SİVAS İÇİN ADALET, HERKES İÇİN ADALET

01.07.2017

Sivas katliamının üzerinden 24 geçti. 2 Temmuz 1993'te Sivas'ta yapılan Pir Sultan Abdal etkinlikleri kapsamındaki etkinliklere katılan ve aralarında aydın, yazar, şair, ozan ve sanatçıların bulunduğu  Madımak Oteli  ateşe vererek 35 kişi diri diri yakıldı.

Aradan 24 yıl geçmesine rağmen yürekler hala acı içerisinde, Madımak hala yangın yeri.

Sivas'ta yaşanan vahşi katliam kontrgerilla tarafından planlandı ve uygulamaya sokuldu. Katliamın yaşandığı tarihte DYP ve SHP koalisyon hükümeti vardı. Toplanan gerici- faşist güruhlar polis ve ordu gözetiminde katliamı gerçekleştirdi. O gün Çiller Başbakan, Demirel Cumhurbaşkanı, Erdal İnönü başbakan yardımcısıydı.

Katliam, gelişmekte olan Kürt halk hareketi ile Batı'daki demokrasi güçlerinin ve Alevilerin yakınlaşmasının önünü kesmekti.

Katliamdan sonra  Tansu Çiller, “Çok şükür dışardaki vatandaşlarımıza bir zarar gelmedi” diyerek memnuniyetini dile getirmişti.

Katliamın sorumluları belli olduğu halde cezalandırılmadı. Katliamın baş sorumlularından sayılan ve kırmızı bültenle arandığı iddia edilen Cafer Erçakmak Sivas’ta valiliğe 200 metre uzaklığındaki evinde eceli ile öldü.

Sivas katliamı davası zaman aşımına uğratılarak katliamcılar cezasız bırakıldı. Mahkeme kararından sonra dönemin Başbakanı Recep Tayyip Erdoğan, “Bu karar vatanımıza milletimize hayırlı olsun” diyerek sevincini açığa vurmuştu.

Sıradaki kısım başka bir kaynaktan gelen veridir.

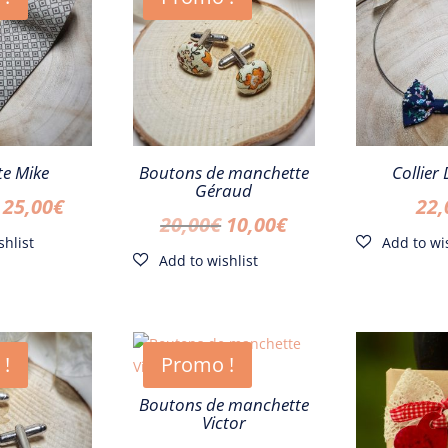
te Mike
Boutons de manchette
Collier
Géraud
Le
Le
25,00
€
22,
Le
Le
20,00
€
10,00
€
prix
prix
prix
prix
initial
actuel
initial
actuel
était :
est :
était :
est :
30,00€.
25,00€.
20,00€.
10,00€.
 !
Promo !
Boutons de manchette
Victor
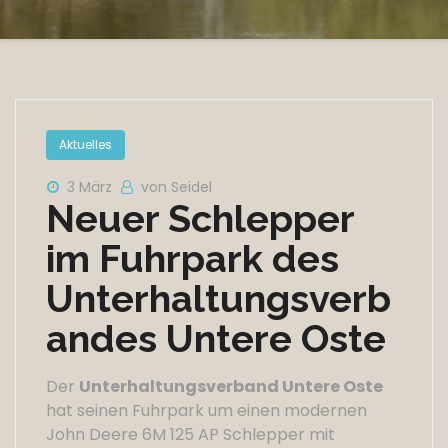
Aktuelles
3 März
von Seidel
Neuer Schlepper
im Fuhrpark des
Unterhaltungsverb
andes Untere Oste
Der
Unterhaltungsverband Untere Oste
hat seinen Fuhrpark um einen modernen
John Deere 6M 125 AP Schlepper mit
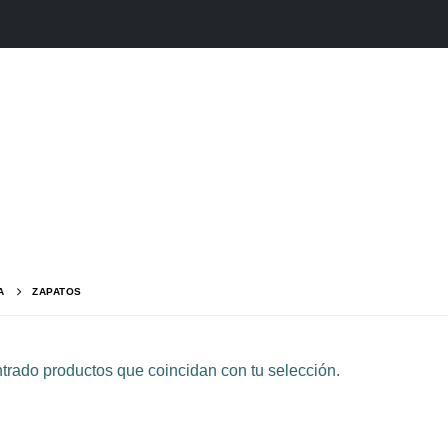
A
ZAPATOS
rado productos que coincidan con tu selección.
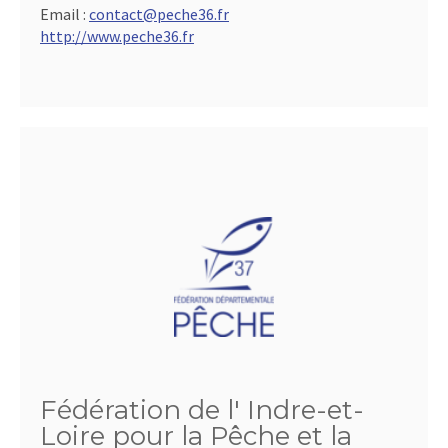
Email :
contact@peche36.fr
http://www.peche36.fr
Fédération de l' Indre-et-
Loire pour la Pêche et la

Sivas'ın hesabı verilmediği ve yüzleşilmediği için devlet katliam politikalarını sürdürmeye devam ediyor. Gazi'den Cizre'ye, Silopi'den Nusaybin'e ve Roboski'den Sur'a, Suruç'tan Ankara'ya kadar Kürdistan vahşi katliamlarla yüz yüze kaldı. O gün katliamı gerçekleştiren odaklar ve zihniyetle bugün katliamlarını gerçekleştiren zihniyet arasında bir fark yoktur. Ortadoğu'da katliamcı, yağmacı, tecavüzcü İŞİD ile Sivas'ta katliam gerçekleştirenler aynı kumaştan dokunmuştur.

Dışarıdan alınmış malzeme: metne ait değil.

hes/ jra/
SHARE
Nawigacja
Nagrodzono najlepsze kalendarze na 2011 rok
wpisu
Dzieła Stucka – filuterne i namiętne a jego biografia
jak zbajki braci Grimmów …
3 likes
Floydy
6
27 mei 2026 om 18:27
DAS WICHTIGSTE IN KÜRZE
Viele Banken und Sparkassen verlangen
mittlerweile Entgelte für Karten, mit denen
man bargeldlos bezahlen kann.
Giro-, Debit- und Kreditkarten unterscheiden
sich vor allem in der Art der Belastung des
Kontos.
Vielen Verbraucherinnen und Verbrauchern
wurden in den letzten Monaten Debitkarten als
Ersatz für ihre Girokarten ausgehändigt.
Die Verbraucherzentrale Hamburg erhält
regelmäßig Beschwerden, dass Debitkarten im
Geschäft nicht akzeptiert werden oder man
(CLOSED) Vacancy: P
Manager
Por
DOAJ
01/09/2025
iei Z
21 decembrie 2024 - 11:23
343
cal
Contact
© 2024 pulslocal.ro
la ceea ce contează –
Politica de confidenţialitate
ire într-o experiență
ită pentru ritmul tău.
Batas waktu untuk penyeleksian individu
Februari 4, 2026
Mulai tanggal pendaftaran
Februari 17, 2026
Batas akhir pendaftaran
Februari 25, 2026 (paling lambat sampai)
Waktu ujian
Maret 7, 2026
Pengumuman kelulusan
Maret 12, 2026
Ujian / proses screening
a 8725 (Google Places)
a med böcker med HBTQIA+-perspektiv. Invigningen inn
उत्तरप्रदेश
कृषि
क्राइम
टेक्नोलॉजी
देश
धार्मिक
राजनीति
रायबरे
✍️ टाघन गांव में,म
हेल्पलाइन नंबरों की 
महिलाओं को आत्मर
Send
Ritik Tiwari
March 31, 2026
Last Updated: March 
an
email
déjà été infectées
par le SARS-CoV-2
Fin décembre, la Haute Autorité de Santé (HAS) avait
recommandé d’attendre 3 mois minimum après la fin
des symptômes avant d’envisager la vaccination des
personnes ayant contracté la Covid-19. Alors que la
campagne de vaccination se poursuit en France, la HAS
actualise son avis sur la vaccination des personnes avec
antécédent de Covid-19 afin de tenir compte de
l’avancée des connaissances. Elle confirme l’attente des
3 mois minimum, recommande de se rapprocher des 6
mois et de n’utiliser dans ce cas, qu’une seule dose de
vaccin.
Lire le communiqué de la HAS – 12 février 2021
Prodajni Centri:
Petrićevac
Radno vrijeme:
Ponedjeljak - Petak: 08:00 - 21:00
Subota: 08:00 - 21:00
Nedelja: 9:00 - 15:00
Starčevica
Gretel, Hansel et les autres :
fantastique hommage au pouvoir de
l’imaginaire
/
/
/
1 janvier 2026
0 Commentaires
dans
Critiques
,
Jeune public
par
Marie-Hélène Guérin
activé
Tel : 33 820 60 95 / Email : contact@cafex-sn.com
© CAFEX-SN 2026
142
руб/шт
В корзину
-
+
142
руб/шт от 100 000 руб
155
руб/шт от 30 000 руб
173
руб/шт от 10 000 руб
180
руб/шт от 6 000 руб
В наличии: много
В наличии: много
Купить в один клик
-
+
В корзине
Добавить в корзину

Madımak hala yanıyor Sivas katliamı davası hala adalet aramaya devam ediyor. İnsanlık suçlarında zaman aşımı olmaz. Sivas katliamını planlayanlar ve gerçekleştirenler sanık sandalyesine oturtulmalıdır. Tarafsız uluslar arası gözlemcilerin denetiminde adil bir yargılama yapılmalıdır.   Madımak Oteli utanç müzesine dönüştürülmeli, Aleviler üzerindeki inanç asimilasyonuna son verilmeli, zorunlu din dersleri kaldırılmalı, Alevilerin eşit yurttaşlık talepleri karşılanmalıdır. 

Sivas için adalet arayışımız herkes için adalet talebi ile birleşerek dili, dini, mezhebi, inancı, siyasi düşüncesi, cinsiyeti, ırkı, milliyeti ne olursa olsun halklarımızın bir arada kardeşçe ve eşit koşullarda yaşadığı bir ülkeyi kazanmak için safları sıklaştırma zamanıdır. 

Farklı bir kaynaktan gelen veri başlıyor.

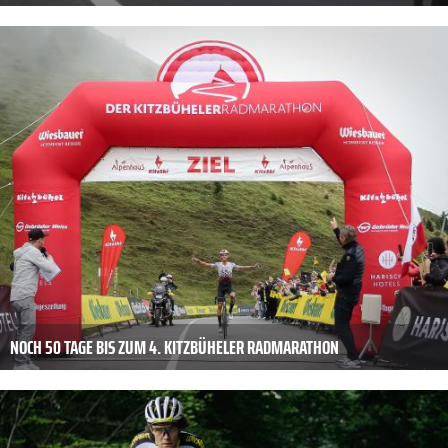
NOCH 50 TAGE BIS ZUM 4. KITZBÜHELER RADMARATHON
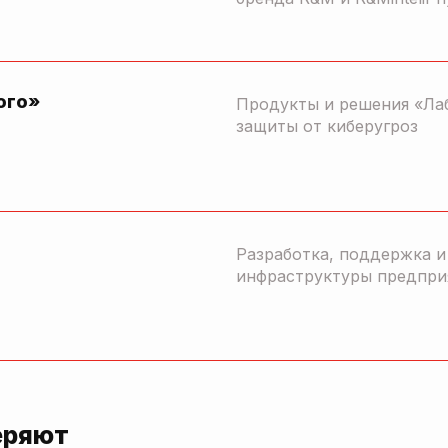
ого»
Продукты и решения «Ла
защиты от киберугроз
Разработка, поддержка 
инфраструктуры предпри
еряют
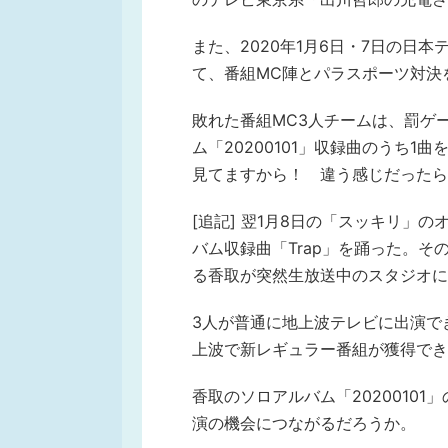
また、2020年1月6日・7日の日
て、番組MC陣とパラスポーツ対決
敗れた番組MC3人チームは、罰ゲ
ム「20200101」収録曲のうち
見てますから！ 違う感じだったら
[追記] 翌1月8日の「スッキリ」
バム収録曲「Trap」を踊った。
る香取が突然生放送中のスタジオに
3人が普通に地上波テレビに出演で
上波で新レギュラー番組が獲得でき
香取のソロアルバム「2020010
演の機会につながるだろうか。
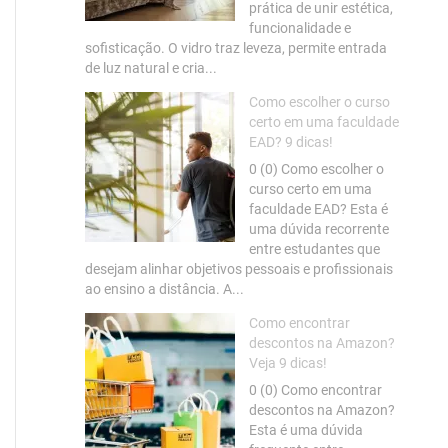
prática de unir estética,
funcionalidade e
sofisticação. O vidro traz leveza, permite entrada
de luz natural e cria...
Como escolher o curso
certo em uma faculdade
EAD? 9 dicas!
0 (0) Como escolher o
curso certo em uma
faculdade EAD? Esta é
uma dúvida recorrente
entre estudantes que
desejam alinhar objetivos pessoais e profissionais
ao ensino a distância. A...
Como encontrar
descontos na Amazon?
Veja 9 dicas!
0 (0) Como encontrar
descontos na Amazon?
Esta é uma dúvida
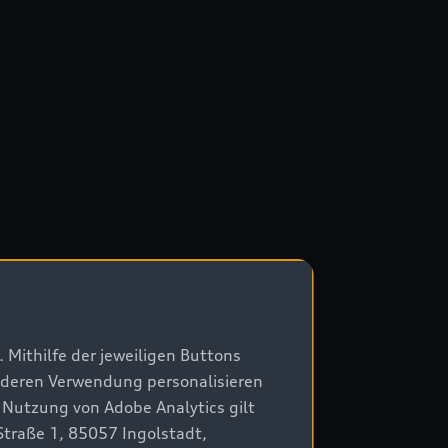
 Mithilfe der jeweiligen Buttons
r deren Verwendung personalisieren
 Nutzung von Adobe Analytics gilt
Straße 1, 85057 Ingolstadt,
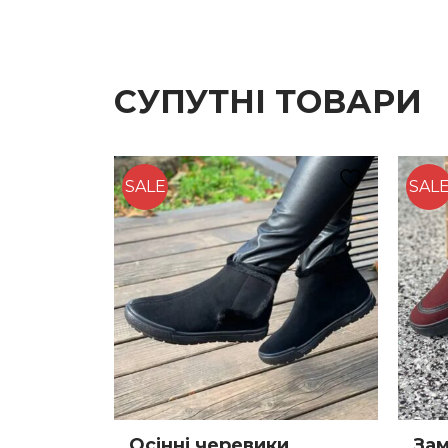
СУПУТНІ ТОВАРИ
SALE
SAL
Осінні черевики
Зам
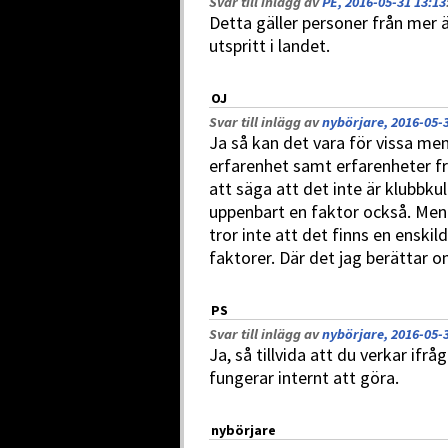
Svar till inlägg av
PE, 2016-05-31 13:13
Detta gäller personer från mer ä
utspritt i landet.
OJ
Svar till inlägg av
nybörjare, 2016-05-3
Ja så kan det vara för vissa men
erfarenhet samt erfarenheter f
att säga att det inte är klubbku
uppenbart en faktor också. Men 
tror inte att det finns en enskil
faktorer. Där det jag berättar om
PS
Svar till inlägg av
nybörjare, 2016-05-3
Ja, så tillvida att du verkar if
fungerar internt att göra.
nybörjare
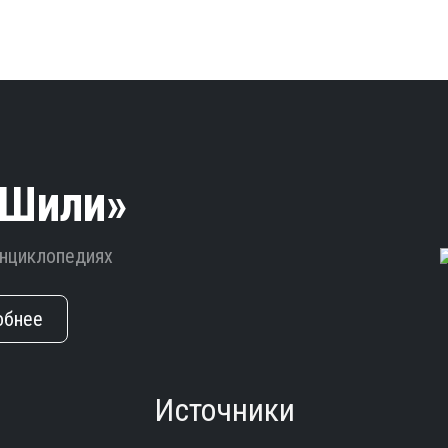
-Шили»
энциклопедиях
обнее
Источники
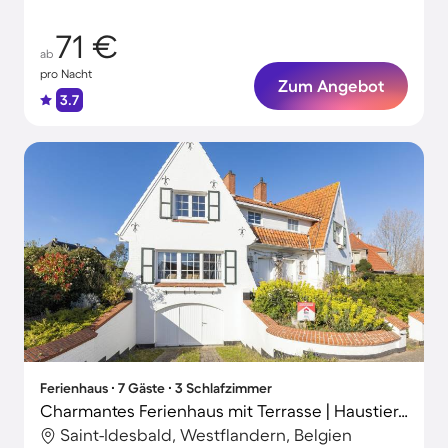
71 €
ab
pro Nacht
Zum Angebot
3.7
Ferienhaus ∙ 7 Gäste ∙ 3 Schlafzimmer
Charmantes Ferienhaus mit Terrasse | Haustiere sind willkommen
Saint-Idesbald, Westflandern, Belgien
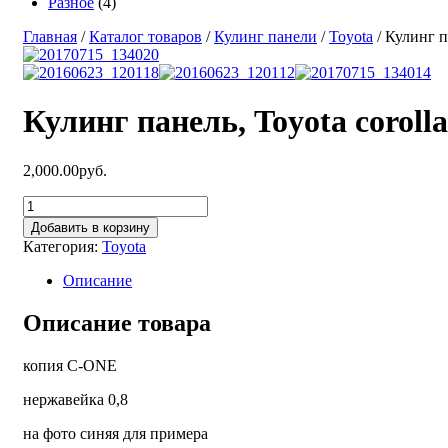
Разное
(4)
Главная
/
Каталог товаров
/
Кулинг панели
/
Toyota
/ Кулинг па
Кулинг панель, Toyota corolla 1
2,000.00руб.
Добавить в корзину
Категория:
Toyota
Описание
Описание товара
копия C-ONE
нержавейка 0,8
на фото синяя для примера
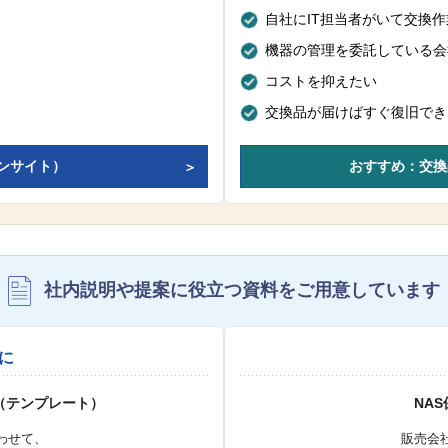
自社にIT担当者がいて交換
機器の管理を委託している会
コストを抑えたい
交換品が届けばすぐ復旧でき
ンサイト）
おすすめ：交換
社内説明や提案に役立つ資料を
ご用意しています
に
（テンプレート）
NA
わせて、
販売会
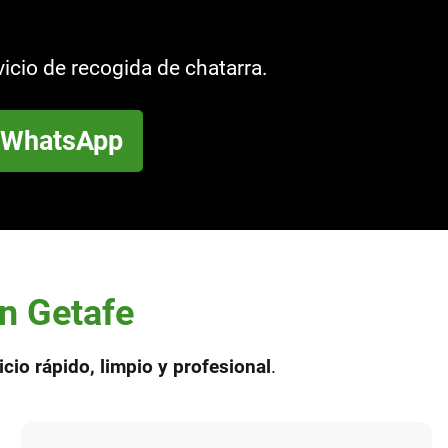
vicio de recogida de chatarra.
r WhatsApp
en Getafe
icio rápido, limpio y profesional
.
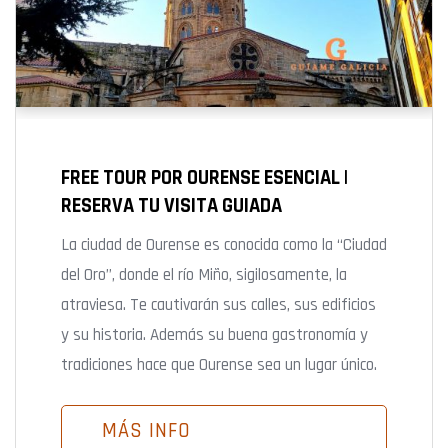
FREE TOUR POR OURENSE ESENCIAL |
RESERVA TU VISITA GUIADA
La ciudad de Ourense es conocida como la “Ciudad
del Oro”, donde el río Miño, sigilosamente, la
atraviesa. Te cautivarán sus calles, sus edificios
y su historia. Además su buena gastronomía y
tradiciones hace que Ourense sea un lugar único.
MÁS INFO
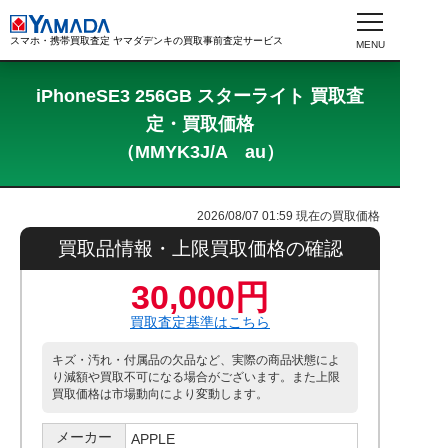
スマホ・携帯買取査定 ヤマダデンキの買取事前査定サービス
iPhoneSE3 256GB スターライト 買取査
定・買取価格
（MMYK3J/A au）
2026/08/07 01:59
現在の買取価格
買取品情報・上限買取価格の確認
30,000円
買取査定基準はこちら
キズ・汚れ・付属品の欠品など、実際の商品状態によ
り減額や買取不可になる場合がございます。また上限
買取価格は市場動向により変動します。
メーカー
APPLE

Birleşir ve direniş çizgisinde örgütlenirsek katliamların önüne geçebiliriz. Tıpkı 29 Mayıs 1980'de başlayıp 4 Temmuz'a kadar süren Çorum halk direnişi gibi.  Çorum'da  yaşanan katliam girişiminde 57 kişi yaşamını yitirdi. “Çorum'u Maraş'a döndüreceğiz” diyerek saldırıya geçen faşistler direniş duvarına çarptı. Aradan geçen 37 yıla sonra Çorum halk direnişini selamlıyoruz.

24 yıl önce demokrasi katledilmişti bugün de katlediliyor. Demokrasi, eşitlik, özgürlük ve adalet bir bütündür. Tam da katliamların hesabını sormak için demokrasi ve özgürlük güçleri birleşmeli ve demokratik direnişi yükseltmelidir.

Sivas katliamında ve Çorum'da kaybettiğimiz canlarımızı bir kez daha saygıyla anıyoruz. Sivas ve katliamını unutturmayacağımızı yeniden ifade etmek istiyoruz.

2 Temmuz'da halklarımızı Sivas katliamını lanetlemeye ve adalet için Sivas'ta yapılacak etkinlikte yan yana omuz omuza olmaya çağırıyoruz.